> Task instructions:
Print out each entry without alteration, and keep the pictures out.

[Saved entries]
--- START ---

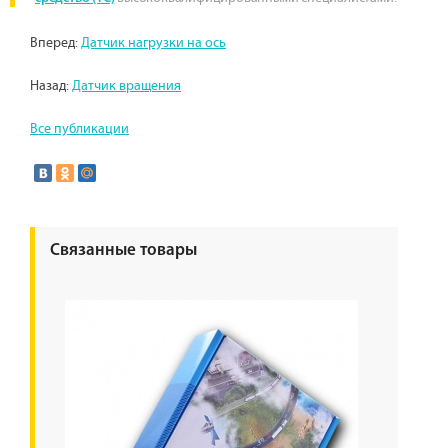
Вперед:
Датчик нагрузки на ось
Назад:
Датчик вращения
Все публикации
Связанные товары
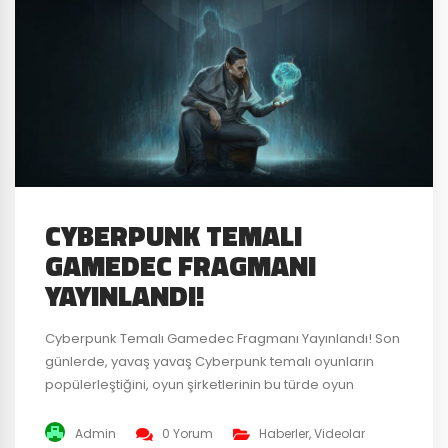
CYBERPUNK TEMALI
GAMEDEC FRAGMANI
YAYINLANDI!
Cyberpunk Temalı Gamedec Fragmanı Yayınlandı! Son
günlerde, yavaş yavaş Cyberpunk temalı oyunların
popülerleştiğini, oyun şirketlerinin bu türde oyun
geliştirmeye başladığını görüyoruz. Bu efekti belki de
“Cyberpunk Effect” olarak adlandırabiliriz. Oyun
Admin
0 Yorum
Haberler
,
Videolar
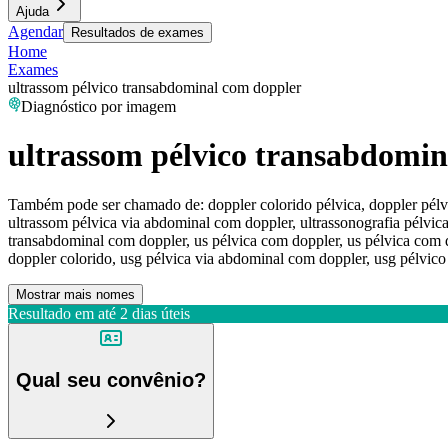
Ajuda
Agendar
Resultados de exames
Home
Exames
ultrassom pélvico transabdominal com doppler
Diagnóstico por imagem
ultrassom pélvico transabdomin
Também pode ser chamado de:
doppler colorido pélvica, doppler pél
ultrassom pélvica via abdominal com doppler, ultrassonografia pélvica
transabdominal com doppler, us pélvica com doppler, us pélvica com 
doppler colorido, usg pélvica via abdominal com doppler, usg pélvic
Mostrar mais nomes
Resultado em até
2 dias úteis
Qual seu convênio?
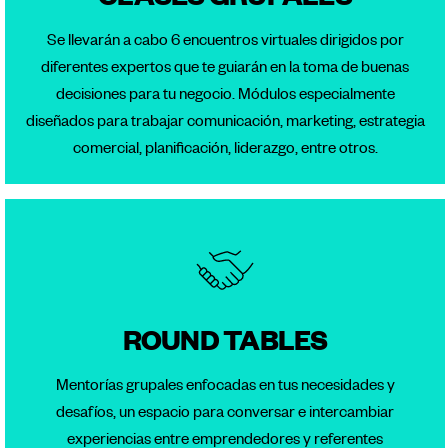
CLASES GRUPALES
Se llevarán a cabo 6 encuentros virtuales dirigidos por
diferentes expertos que te guiarán en la toma de buenas
decisiones para tu negocio. Módulos especialmente
diseñados para trabajar comunicación, marketing, estrategia
comercial, planificación, liderazgo, entre otros.
ROUND TABLES
Mentorías grupales enfocadas en tus necesidades y
desafíos, un espacio para conversar e intercambiar
experiencias entre emprendedores y referentes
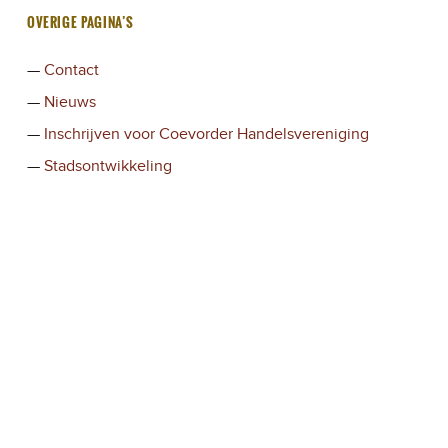
OVERIGE PAGINA’S
Contact
Nieuws
Inschrijven voor Coevorder Handelsvereniging
Stadsontwikkeling
© 2022
Stad Coevorden
Naar boven ↑
Facebook
Twitter
Mail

--- END ---

> Exercise answer:
Вперед:
Датчик нагрузки на ось
Назад:
Датчик вращения
Все публикации
Связанные товары
CYBERPUNK TEMALI
GAMEDEC FRAGMANI
YAYINLANDI!
Cyberpunk Temalı Gamedec Fragmanı Yayınlandı! Son
günlerde, yavaş yavaş Cyberpunk temalı oyunların
popülerleştiğini, oyun şirketlerinin bu türde oyun
geliştirmeye başladığını görüyoruz. Bu efekti belki de
“Cyberpunk Effect” olarak adlandırabiliriz. Oyun
Admin
0 Yorum
Haberler
,
Videolar
Ajuda
Agendar
Resultados de exames
Home
Exames
ultrassom pélvico transabdominal com doppler
Diagnóstico por imagem
ultrassom pélvico transabdomin
Também pode ser chamado de:
doppler colorido pélvica, doppler pél
ultrassom pélvica via abdominal com doppler, ultrassonografia pélvica
transabdominal com doppler, us pélvica com doppler, us pélvica com 
doppler colorido, usg pélvica via abdominal com doppler, usg pélvic
Mostrar mais nomes
Resultado em até
2 dias úteis
Qual seu convênio?
CLASES GRUPALES
Se llevarán a cabo 6 encuentros virtuales dirigidos por
diferentes expertos que te guiarán en la toma de buenas
decisiones para tu negocio. Módulos especialmente
diseñados para trabajar comunicación, marketing, estrategia
comercial, planificación, liderazgo, entre otros.
ROUND TABLES
Mentorías grupales enfocadas en tus necesidades y
desafíos, un espacio para conversar e intercambiar
experiencias entre emprendedores y referentes
OVERIGE PAGINA’S
Contact
Nieuws
Inschrijven voor Coevorder Handelsvereniging
Stadsontwikkeling
© 2022
Stad Coevorden
Naar boven ↑
Facebook
Twitter
Mail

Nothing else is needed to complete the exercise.